Introducing: Resilience, The Podcast

What: Resilience, the Podcast
Where: Get the first three episodes:  Here
or search "Resilience Structural" wherever you listen to podcasts including:  Apple Podcasts & Google Podcasts

Stories of Inspiration, Resilience and Making Great Things Happen

For years, I have been collecting ideas and stories from people I trust and admire. I am an experiential learner, and I don’t want to experience everything for myself. I try to learn the stories, understand the characters, and pull out the lessons. 

But, these stories are hard to get from people. They have to trust you and they have to be at a stage in their own life journey where vulnerability doesn’t threaten them. 

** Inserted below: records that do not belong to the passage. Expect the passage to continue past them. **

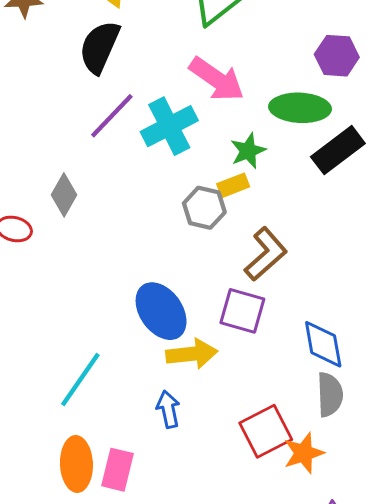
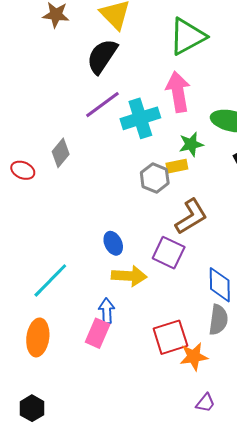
pink arrow: (217, 79) -> (178, 92), turned -144
blue ellipse: (161, 311) -> (113, 243), size x0.6
pink rectangle: (118, 470) -> (98, 333), moved

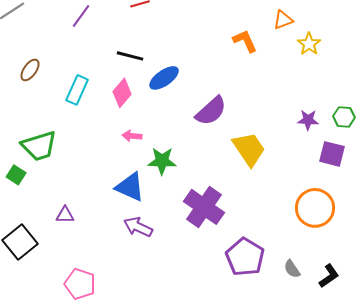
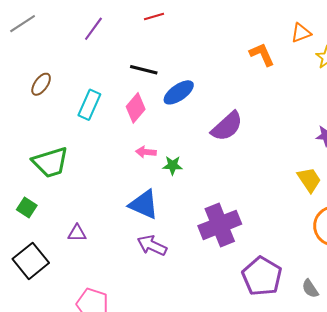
yellow trapezoid: (249, 149) -> (309, 180), moved, size x0.7
green star: (162, 161) -> (173, 165), moved, size x0.7
green square: (16, 175) -> (27, 207), moved
purple cross: (204, 207) -> (220, 225), turned 33

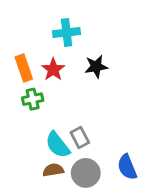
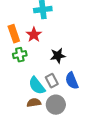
black star: (96, 67) -> (58, 56), moved
blue semicircle: (127, 167) -> (72, 81), moved

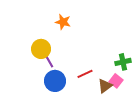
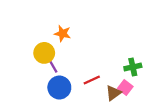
orange star: (63, 22) -> (63, 33), moved

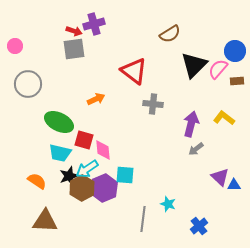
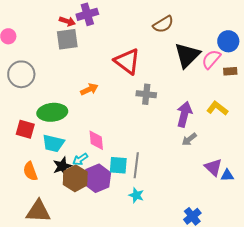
green ellipse: (59, 122) -> (52, 112), turned -32
red square: (84, 140) -> (25, 129), moved
cyan arrow: (87, 169) -> (80, 159), size x0.7
orange semicircle: (37, 181) -> (30, 171), turned -144
cyan star: (168, 204) -> (136, 195), moved
gray line: (143, 219) -> (136, 165), moved

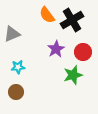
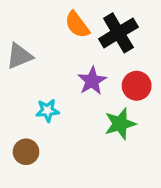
cyan star: (18, 67) -> (47, 111), moved

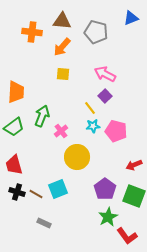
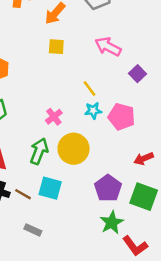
purple square: (105, 96) -> (138, 74), moved
green arrow: (42, 116) -> (39, 151), moved
cyan square: (58, 189) -> (50, 188), turned 36

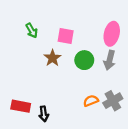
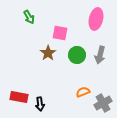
green arrow: (32, 30) -> (29, 17), moved
pink ellipse: (112, 34) -> (96, 19), moved
gray cross: (113, 101) -> (103, 103), moved

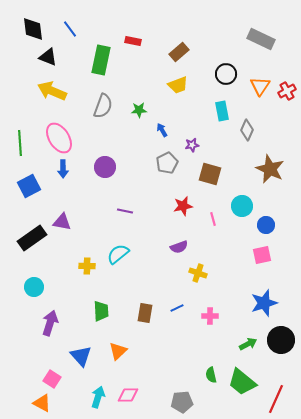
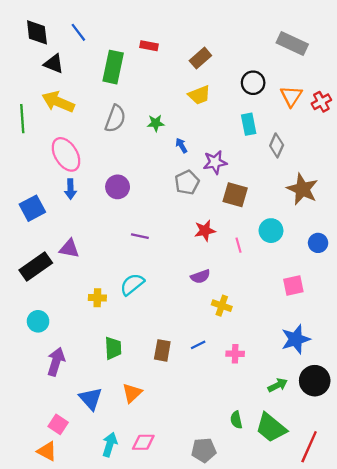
green line: (20, 143) -> (22, 119), moved
purple star: (192, 145) -> (215, 162), size x1.5
blue circle: (266, 225) -> (318, 243), moved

So many of the stories we hear have a neat arc. I had a dream, something got in the way, I persevered anyway, and I realized my dream. Life is so much messier than that. It happens in fluid collaborations, networks of teams, bad days, small victories, quiet moments, and crooked paths.

“Everything looks like a failure in the middle. Everyone loves inspiring beginnings and happy endings; it is just the middles that involve hard work.”
-Rosabeth Moss Kanter, professor at Harvard Business School (Change is Hardest in the Middle


We know that some people navigate the middle better than others on the way to making great things happen.

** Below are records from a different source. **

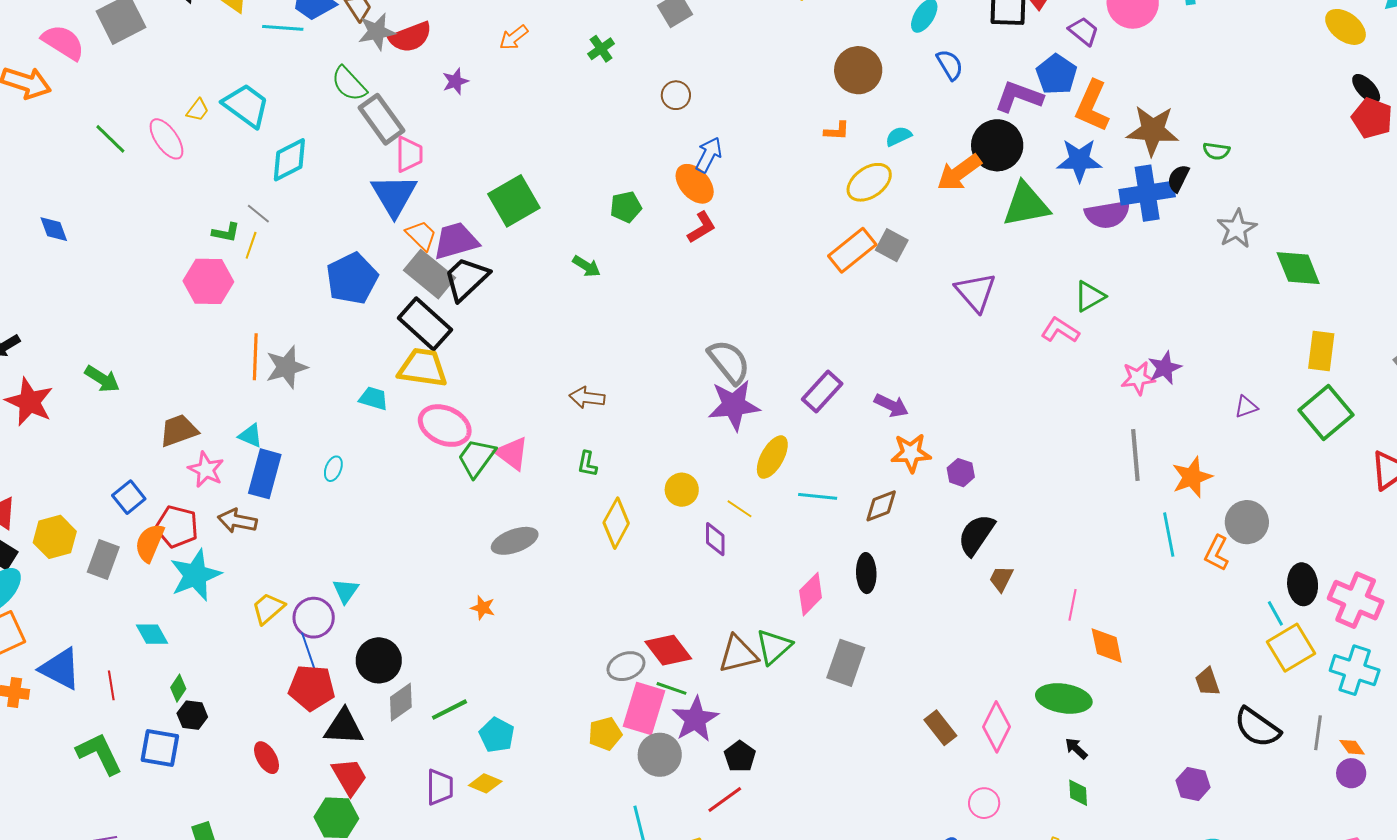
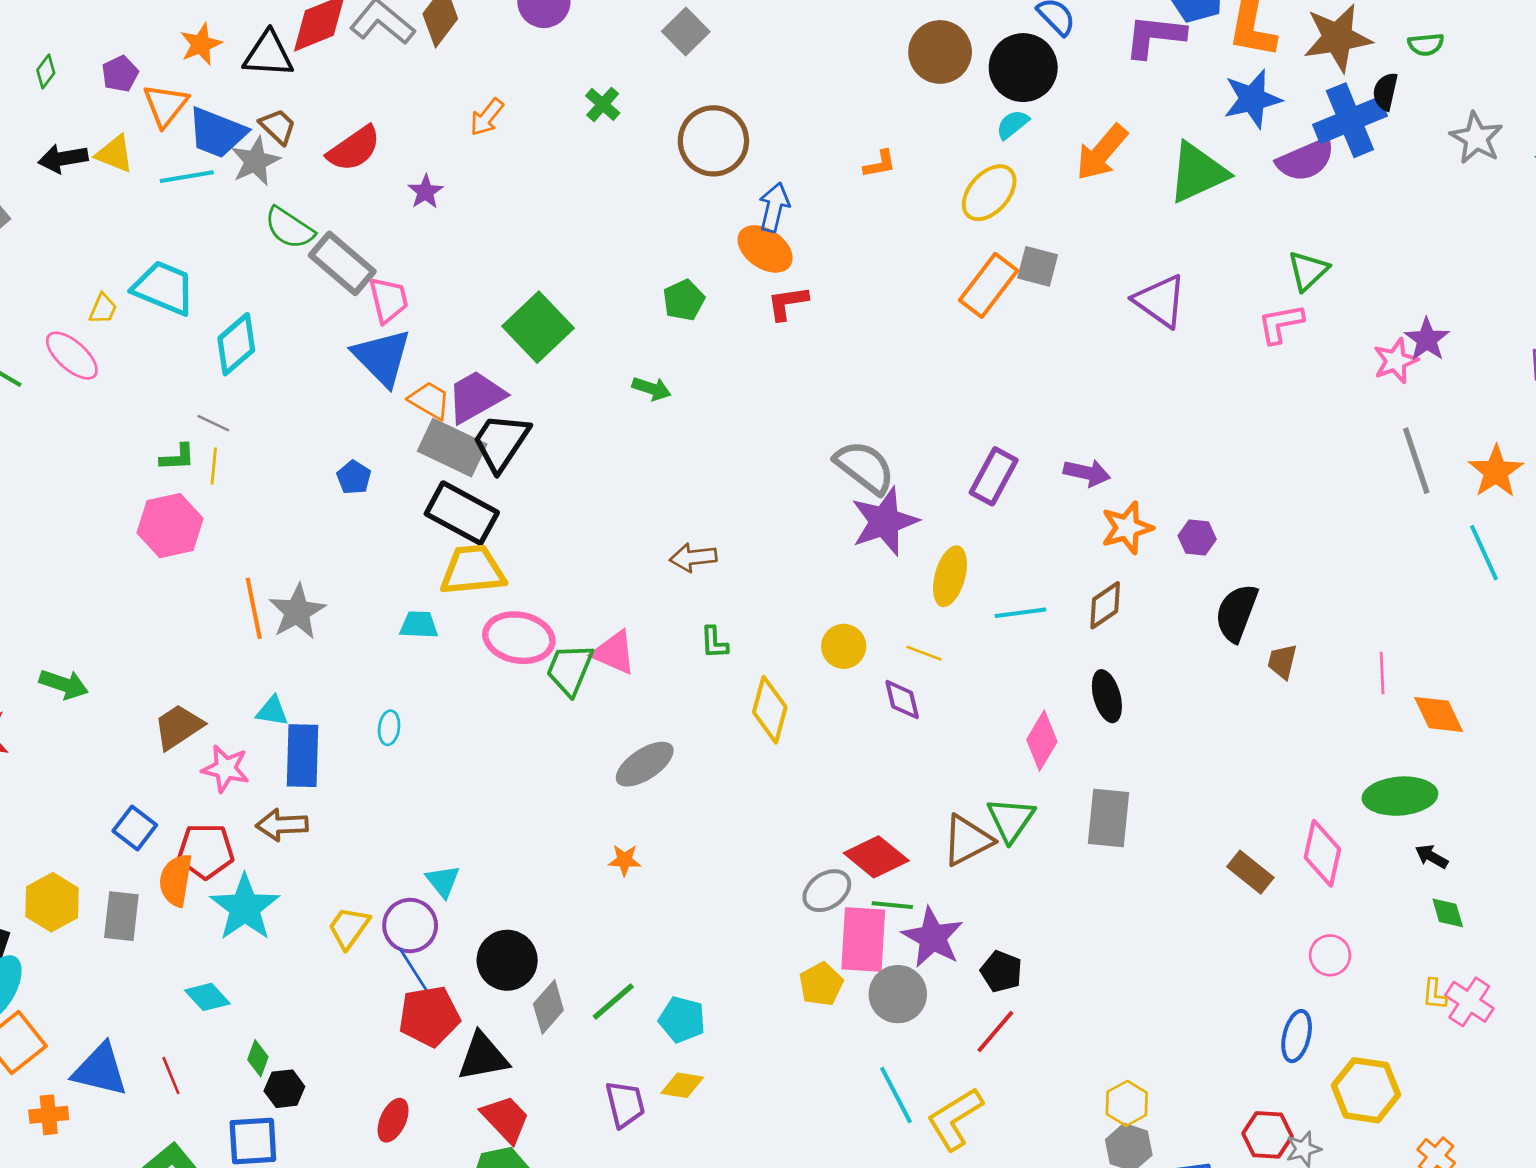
gray star: (377, 32) -> (255, 161), moved
brown circle: (676, 95) -> (713, 141), size x1.8
orange L-shape: (837, 131) -> (880, 164), moved
black circle: (997, 145) -> (1023, 68), moved
red L-shape: (702, 227) -> (788, 303), turned -144
blue pentagon: (352, 279) -> (354, 477), size x0.5
pink L-shape: (1060, 330) -> (1281, 324), turned -30
red ellipse: (267, 758) -> (393, 1120), turned 68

From what I’ve witnessed, these outliers have two things in common:

1. Inspiration

Every successful person I know has some inspiration at their core. Some are inspired by wanting to support their families, others are inspired by a big vision, and all are inspired. Professor Kanter talks directly about the inspiration that serves as the key ingredient at the beginning of many of life’s undertakings.

2. Resilience

Resilience is a key ingredient for a good life because life is not easy. This is such a widely held belief that it is cliché.  Individual resilience is essential, but there is also organizational and team resilience. Those are far more complicated.

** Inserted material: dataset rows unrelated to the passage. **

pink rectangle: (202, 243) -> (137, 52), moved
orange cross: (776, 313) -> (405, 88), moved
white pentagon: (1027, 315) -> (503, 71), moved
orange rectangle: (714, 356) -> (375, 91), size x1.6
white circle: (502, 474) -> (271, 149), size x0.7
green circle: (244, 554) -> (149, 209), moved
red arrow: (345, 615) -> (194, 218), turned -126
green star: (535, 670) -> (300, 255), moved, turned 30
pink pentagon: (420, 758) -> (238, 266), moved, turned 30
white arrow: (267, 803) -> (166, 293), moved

Truly great leaders bring out the resilience in others and create teams and organizations with resilience built-in. How they do it differs greatly sometimes because of the individual and sometimes because of the work at hand. A resilient army battalion is different than a resilient nonprofit or a resilient software firm. Sometimes hierarchy and chain of command are an asset and in other environments, a network of autonomous collaborators or teams might be the resilient approach. As the pace of change in the world accelerates, we know that the most simplistic views of resilience might not hold. 

Our work at Structural, before this crisis and now, shows us that who does what, reports to whom, and works where matters a lot less to resilience than the speed at which the right connections and teams can be formed to tackle the challenges of the hour, the day, or the year.

What we know for certain is that more of us need to hear the stories of resilience so we can find the form of it we need within ourselves and foster it in our family, colleagues, teams, and organizations.

We will use this podcast, Resilience, to capture these stories and share them with you. We will start with 10 good stories over 5-10 weeks as me and my producer, Cory Ploessl, can put them together (with the cooperation of some great guests).

I’m thankful to Cory for his leadership in making this happen, to our guests for sharing their stories and to you for listening. 

Please share your feedback with us and share Resilience with others if you think it can be useful to them. 

Warmly,

Scott

 

Already a Resilience listener? We'd love to hear your feedback or guest suggestions for future episodes.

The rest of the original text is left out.